Insights into the Synaptic Properties of Dopamine Release Revealed by Single Walled Carbon Nanotube Biosensors

Abstract

It is thought that there are two distinct modes of chemical neurotransmission, referred to as fast (synaptic) transmission and slow (volume) transmission. Fast transmission, mediated by ligand-gated ionotropic receptors, operate with millisecond temporal and nanometer spatial precision in excitatory and inhibitory synapses, primarily mediated by glutamate and GABA, respectively. In contrast, slow transmission relies on activation of G-protein coupled receptors (GPCRs) and is mediated by several classes of neuromodulators, including dopamine. Neuromodulators are thought to operate at temporal scales that range from hundreds of milliseconds to minutes, with a spatial specificity that is insufficiently understood but generally described as “diffuse”. In this work, we provide new evidence that shows the spatial precision of dopamine transmission is highly reminiscent of the spatial properties of signaling mediated by the fast acting neurotransmitters.To gain this insight, we used an optical assay named “DopaFilm” that is based on oligonucleotide functionalized single walled carbon nanotube dopamine sensors (nanosensors). Primary dopaminergic neurons were grown on top of glass coverslips functionalized with nanosensors, which enabled visualization of dopamine exocytosis events in single release sites under a continuous 785nm excitation laser.

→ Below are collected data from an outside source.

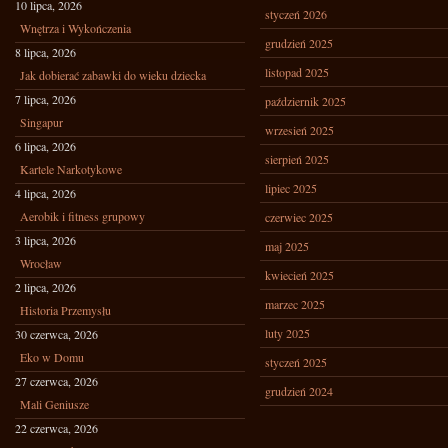
10 lipca, 2026
styczeń 2026
Wnętrza i Wykończenia
grudzień 2025
8 lipca, 2026
listopad 2025
Jak dobierać zabawki do wieku dziecka
7 lipca, 2026
październik 2025
Singapur
wrzesień 2025
6 lipca, 2026
sierpień 2025
Kartele Narkotykowe
lipiec 2025
4 lipca, 2026
Aerobik i fitness grupowy
czerwiec 2025
3 lipca, 2026
maj 2025
Wrocław
kwiecień 2025
2 lipca, 2026
marzec 2025
Historia Przemysłu
luty 2025
30 czerwca, 2026
Eko w Domu
styczeń 2025
27 czerwca, 2026
grudzień 2024
Mali Geniusze
22 czerwca, 2026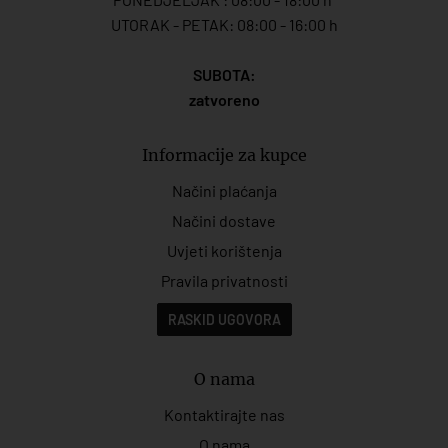
UTORAK - PETAK: 08:00 - 16:00 h
SUBOTA:
zatvoreno
Informacije za kupce
Načini plaćanja
Načini dostave
Uvjeti korištenja
Pravila privatnosti
RASKID UGOVORA
O nama
Kontaktirajte nas
O nama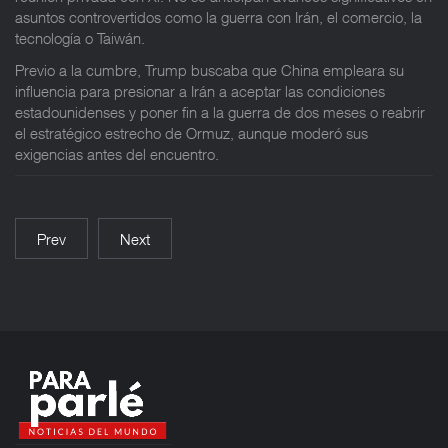
asuntos controvertidos como la guerra con Irán, el comercio, la
tecnología o Taiwán.
Previo a la cumbre, Trump buscaba que China empleara su
influencia para presionar a Irán a aceptar las condiciones
estadounidenses y poner fin a la guerra de dos meses o reabrir
el estratégico estrecho de Ormuz, aunque moderó sus
exigencias antes del encuentro.
Prev
Next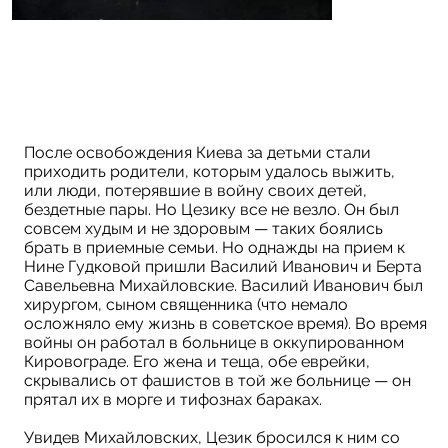
После освобождения Киева за детьми стали
приходить родители, которым удалось выжить,
или люди, потерявшие в войну своих детей,
бездетные пары. Но Цезику все не везло. Он был
совсем худым и не здоровым — таких боялись
брать в приемные семьи. Но однажды на прием к
Нине Гудковой пришли Василий Иванович и Берта
Савельевна Михайловские. Василий Иванович был
хирургом, сыном священника (что немало
осложняло ему жизнь в советское время). Во время
войны он работал в больнице в оккупированном
Кировограде. Его жена и теща, обе еврейки,
скрывались от фашистов в той же больнице — он
прятал их в морге и тифознах бараках.
Увидев Михайловских, Цезик бросился к ним со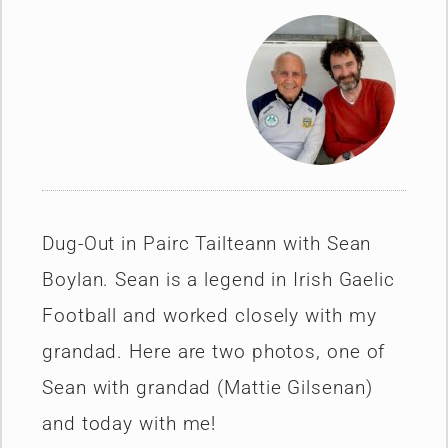
Dug-Out in Pairc Tailteann with Sean
Boylan. Sean is a legend in Irish Gaelic
Football and worked closely with my
grandad. Here are two photos, one of
Sean with grandad (Mattie Gilsenan)
and today with me!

In axonal arbors, DopaFilm can report evoked and spontaneous dopamine release events with high signal to noise ratios of up to 50. Recording on DopaFilm revealed dopamine release is fast, calcium-dependent, and reliant on similar presynaptic protein machinery employed by fast neurotransmitters. These findings challenge the notion that dopamine is a slow transmitter; however it doesn’t preclude the possibility of imprecise spatial signaling, consistent with volume transmission theory. More recent data from our lab now challenges the spatial characteristics of volume transmission model as currently understood in the literature. In this talk, I will discuss new insights gained on dopamine signaling including clear examples of precise spatial arrangements of dopamine release sites, and ultrastructural, biochemical and spatial transcriptomic data that shows that neuromodulatory action can be highly spatially precise in nature.